Poor outcome/Complications

  • Haematoma > 3 cm
  • Swelling and pressure on brainstem causing coma with increased pressure and reduced perfusion of brainstem
  • Acute Obstructing Hydrocephalus usually at IVth ventricle
  • Midline lesions
  • Intraventricular extension of bleeding
  • Low GCS

Investigations

  • FBC, Coagulation Screen (INR if on warfarin), U&E, LFTs
  • ECG and CXR if needed
  • Urgent CT head is usually diagnostic. Measure maximal diameter of bleed and look for early or developed hydrocephalus. Look for brainstem distortion and blood in ventricles.
  • MRI may be performed if stable especially if there is suspect structural lesion

Management

  • ABC and consider ITU if appropriate in rapidly deteriorating or comatose patient usually as a bridge to surgery so take neurosurgical advice.

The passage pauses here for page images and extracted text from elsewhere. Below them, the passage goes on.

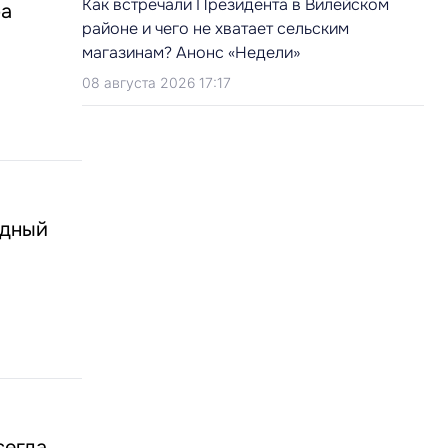
Как встречали Президента в Вилейском
ра
районе и чего не хватает сельским
магазинам? Анонс «Недели»
08 августа 2026 17:17
одный
сегда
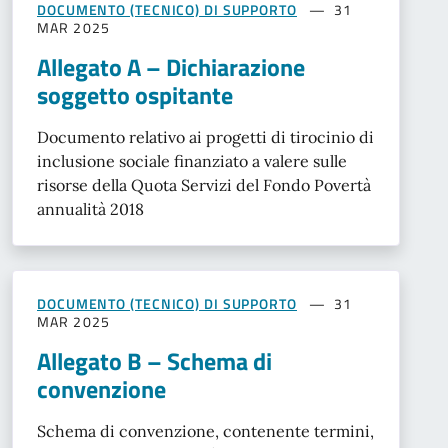
DOCUMENTO (TECNICO) DI SUPPORTO
31
MAR 2025
Allegato A – Dichiarazione
soggetto ospitante
Documento relativo ai progetti di tirocinio di
inclusione sociale finanziato a valere sulle
risorse della Quota Servizi del Fondo Povertà
annualità 2018
DOCUMENTO (TECNICO) DI SUPPORTO
31
MAR 2025
Allegato B – Schema di
convenzione
Schema di convenzione, contenente termini,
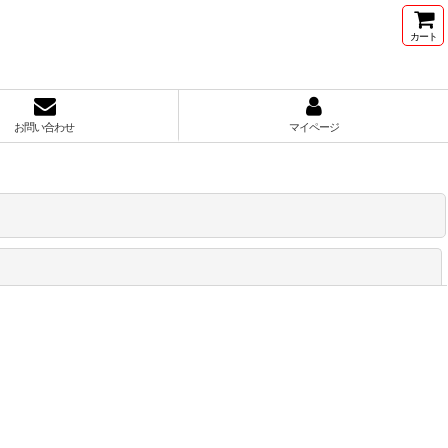
カート
お問い合わせ
マイページ
閉じる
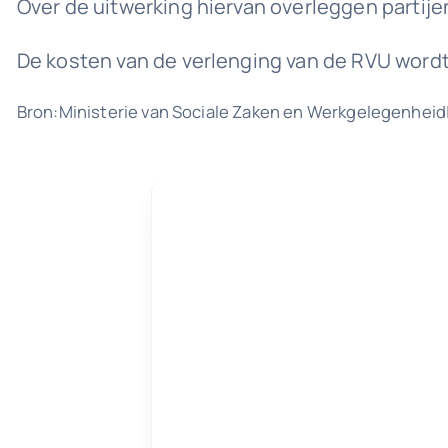
Over de uitwerking hiervan overleggen partijen
De kosten van de verlenging van de RVU word
Bron:Ministerie van Sociale Zaken en Werkgelegenheid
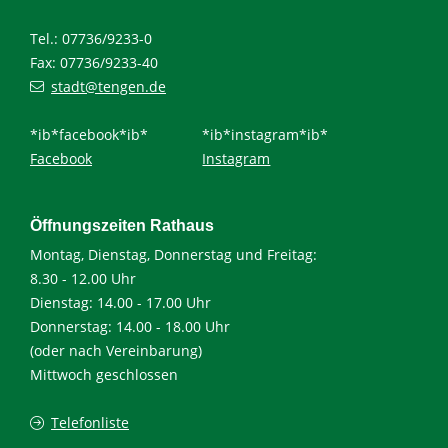
Tel.: 07736/9233-0
Fax: 07736/9233-40
stadt@tengen.de
*ib*facebook*ib*
*ib*instagram*ib*
Facebook
Instagram
Öffnungszeiten Rathaus
Montag, Dienstag, Donnerstag und Freitag:
8.30 - 12.00 Uhr
Dienstag: 14.00 - 17.00 Uhr
Donnerstag: 14.00 - 18.00 Uhr
(oder nach Vereinbarung)
Mittwoch geschlossen
Telefonliste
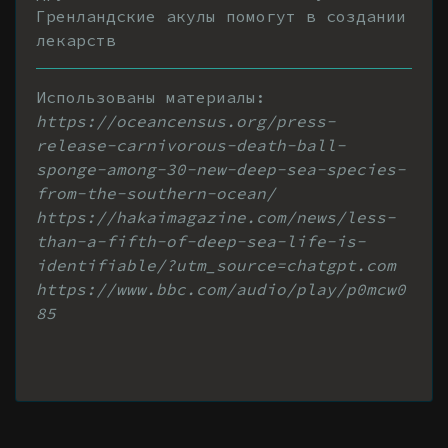
Гренландские акулы помогут в создании
лекарств
Использованы материалы:
https://oceancensus.org/press-
release-carnivorous-death-ball-
sponge-among-30-new-deep-sea-species-
from-the-southern-ocean/
https://hakaimagazine.com/news/less-
than-a-fifth-of-deep-sea-life-is-
identifiable/?utm_source=chatgpt.com
https://www.bbc.com/audio/play/p0mcw0
85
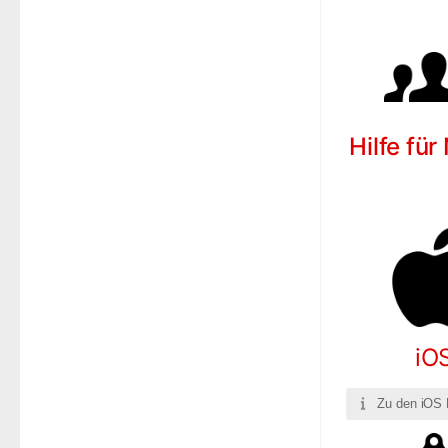
Hilfe für
iO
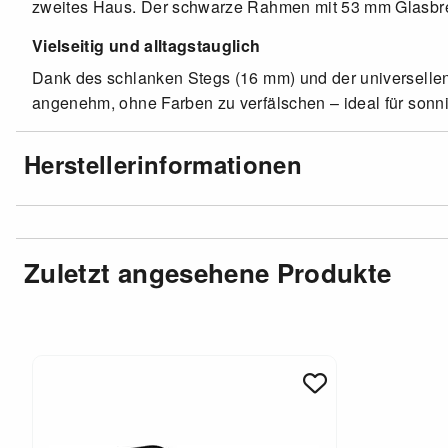
zweites Haus. Der schwarze Rahmen mit 53 mm Glasbreit
Vielseitig und alltagstauglich
Dank des schlanken Stegs (16 mm) und der universellen 
angenehm, ohne Farben zu verfälschen – ideal für sonni
Herstellerinformationen
Zuletzt angesehene Produkte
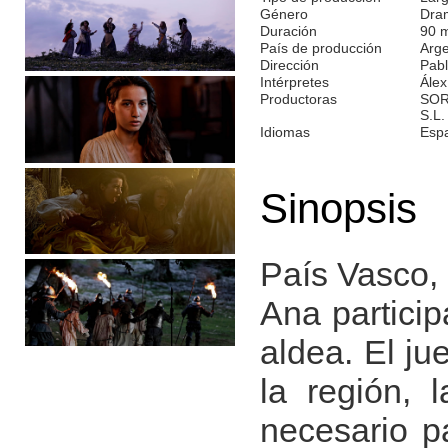
Género
Dra
Duración
90 
País de producción
Arge
Dirección
Pab
Intérpretes
Álex
Productoras
SOR
S.L.
Idiomas
Esp
Sinopsis
País Vasco, 
Ana particip
aldea. El ju
la región, 
necesario p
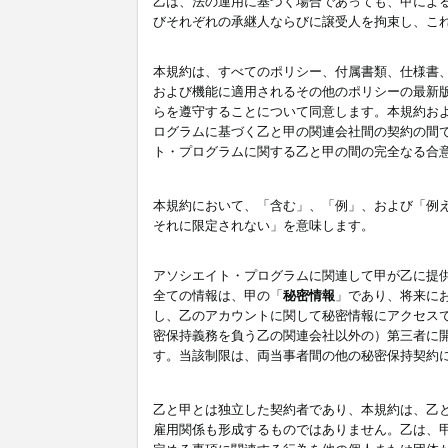
乙は、法の運用に基づく場合であっても、甲によ
びそれぞれの承継人ならびに譲受人を拘束し、こ
本規約は、すべてのポリシー、付属書類、仕様書
および機能に適用されるその他のポリシーの最新
らを遵守することについて同意します。本規約お
ログラムに基づく乙と甲の関連会社間の契約の間
ト・プログラムに関する乙と甲の間の完全なる合
本規約において、「含む」、「例」、および「例
それに限定されない」を意味します。
アソシエイト・プログラムに関連して甲が乙に提
全ての情報は、甲の「
秘密情報
」であり、将来に
し、乙のアカウントに関して秘密情報にアクセス
密保持義務を負う乙の関連会社以外の）第三者に
す。当該制限は、両当事者間の他の秘密保持契約
乙と甲とは独立した契約者であり、本規約は、乙
雇用関係も形成するものではありません。乙は、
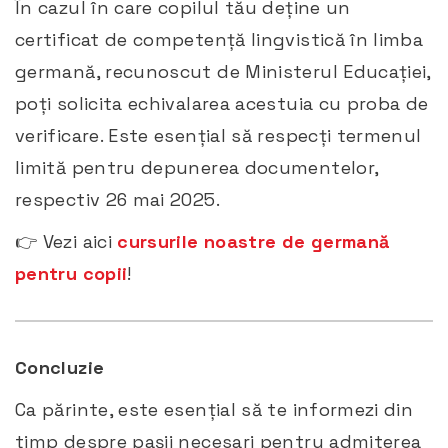
În cazul în care copilul tău deține un
certificat de competență lingvistică în limba
germană, recunoscut de Ministerul Educației,
poți solicita echivalarea acestuia cu proba de
verificare. Este esențial să respecți termenul
limită pentru depunerea documentelor,
respectiv 26 mai 2025. ​
👉 Vezi aici
cursurile noastre de germană
pentru copii
!
Concluzie
Ca părinte, este esențial să te informezi din
timp despre pașii necesari pentru admiterea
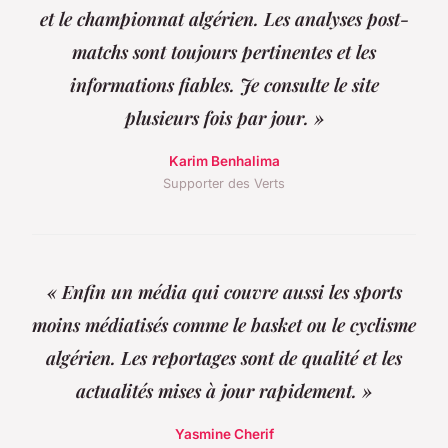
et le championnat algérien. Les analyses post-
matchs sont toujours pertinentes et les
informations fiables. Je consulte le site
plusieurs fois par jour. »
Karim Benhalima
Supporter des Verts
« Enfin un média qui couvre aussi les sports
moins médiatisés comme le basket ou le cyclisme
algérien. Les reportages sont de qualité et les
actualités mises à jour rapidement. »
Yasmine Cherif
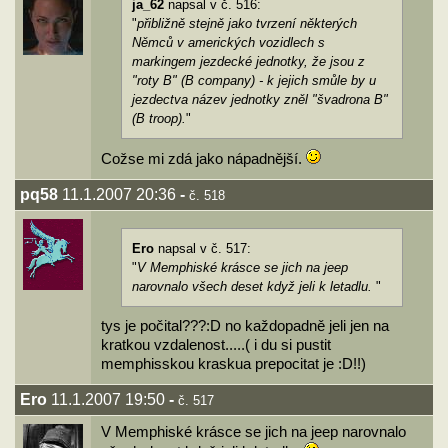
ja_62
napsal v č. 516:
"
přibližně stejně jako tvrzení některých
Němců v amerických vozidlech s
markingem jezdecké jednotky, že jsou z
"roty B" (B company) - k jejich smůle by u
jezdectva název jednotky zněl "švadrona B"
(B troop).
"
Cožse mi zdá jako nápadnější.
pq58
11.1.2007 20:36
-
č. 518
Ero
napsal v č. 517:
"
V Memphiské krásce se jich na jeep
narovnalo všech deset když jeli k letadlu.
"
tys je počital???:D no každopadně jeli jen na
kratkou vzdalenost.....( i du si pustit
memphisskou kraskua prepocitat je :D!!)
Ero
11.1.2007 19:50
-
č. 517
V Memphiské krásce se jich na jeep narovnalo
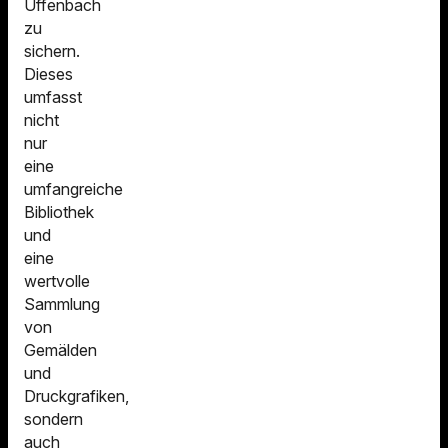
Uffenbach
zu
sichern.
Dieses
umfasst
nicht
nur
eine
umfangreiche
Bibliothek
und
eine
wertvolle
Sammlung
von
Gemälden
und
Druckgrafiken,
sondern
auch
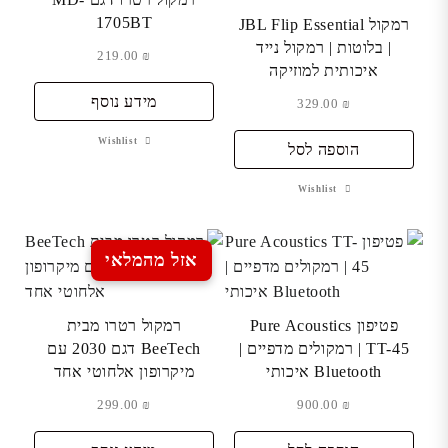
1705BT
רמקול JBL Flip Essential
| בלוטות | רמקול נייד
219.00
₪
איכותית למוזיקה
מידע נוסף
329.00
₪
Wishlist
הוספה לסל
Wishlist
אזל מהמלאי
פטיפון Pure Acoustics
רמקול רטרו מבית
TT-45 | רמקולים מדפיים |
BeeTech דגם 2030 עם
Bluetooth איכותי
מיקרופון אלחוטי אחד
299.00
₪
900.00
₪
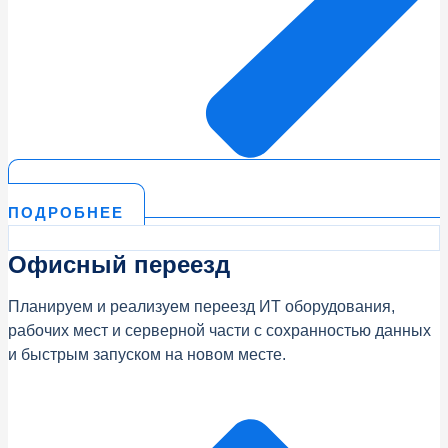
ПОДРОБНЕЕ
Офисный переезд
Планируем и реализуем переезд ИТ оборудования,
рабочих мест и серверной части с сохранностью данных
и быстрым запуском на новом месте.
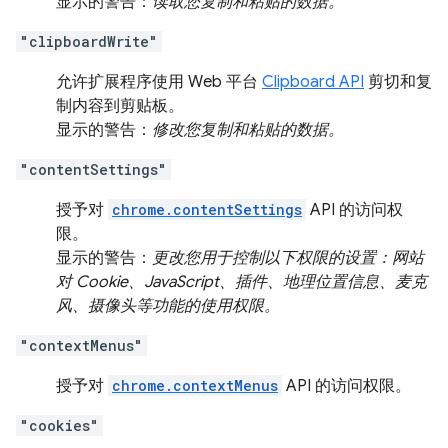
显示的警告：
读取您复制和粘贴的数据。
"clipboardWrite"
允许扩展程序使用 Web 平台
Clipboard API
剪切和复
制内容到剪贴板。
显示的警告：
修改您复制和粘贴的数据。
"contentSettings"
授予对
chrome.contentSettings
API 的访问权
限。
显示的警告：
更改您用于控制以下权限的设置：网站
对 Cookie、JavaScript、插件、地理位置信息、麦克
风、摄像头等功能的使用权限。
"contextMenus"
授予对
chrome.contextMenus
API 的访问权限。
"cookies"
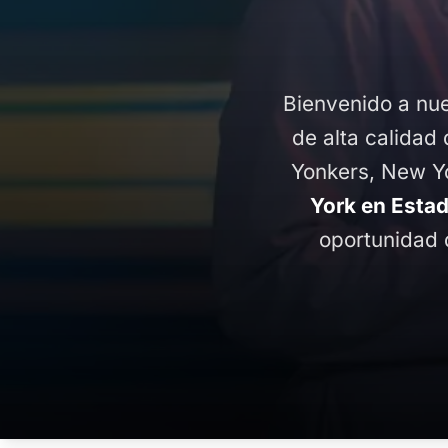
Bienvenido a nue
de alta calidad 
Yonkers, New Yo
York en Esta
oportunidad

There can be profound benefits from timely surgery in those where brainstem compression or hydrocephalus is imminent or in progress. If patient is awake with a near normal GCS(14/15) and the bleed is less than 3 cm and no sign of hydrocephalus then these patients may be managed conservatively with an option to operate with any deterioration but best to inform neurosurgeons so if needed they are familiar with the case. The operative choices may be Ventriculostomy and drainage with significant haemorrhage and hydrocephalus or Suboccipital craniotomy with clot evacuation is indicated in patients with reduced LOC and clot usually > 3-4 cm in diameter. Consider Mannitol 1 g/kg acutely as a bridge to surgical treatment in those with evidence of increased pressure.
  • Correct any coagulopathy e.g. Octaplex and IV Vitamin K or similar for Warfarin. Cautiously control any high BP. Discuss with neurosurgeons.
  • Admit stroke Unit and manage as any haemorrhagic stroke with monitoring for deterioration if not for urgent surgery.
  • Escalate in any change in condition. For those with significant coma, brainstem signs then end of life care may be indicated. Take expert advice.
  • Do not forget the role of good Multidisciplinary stroke unit care and rehabilitation as these patients can often do well with time and support.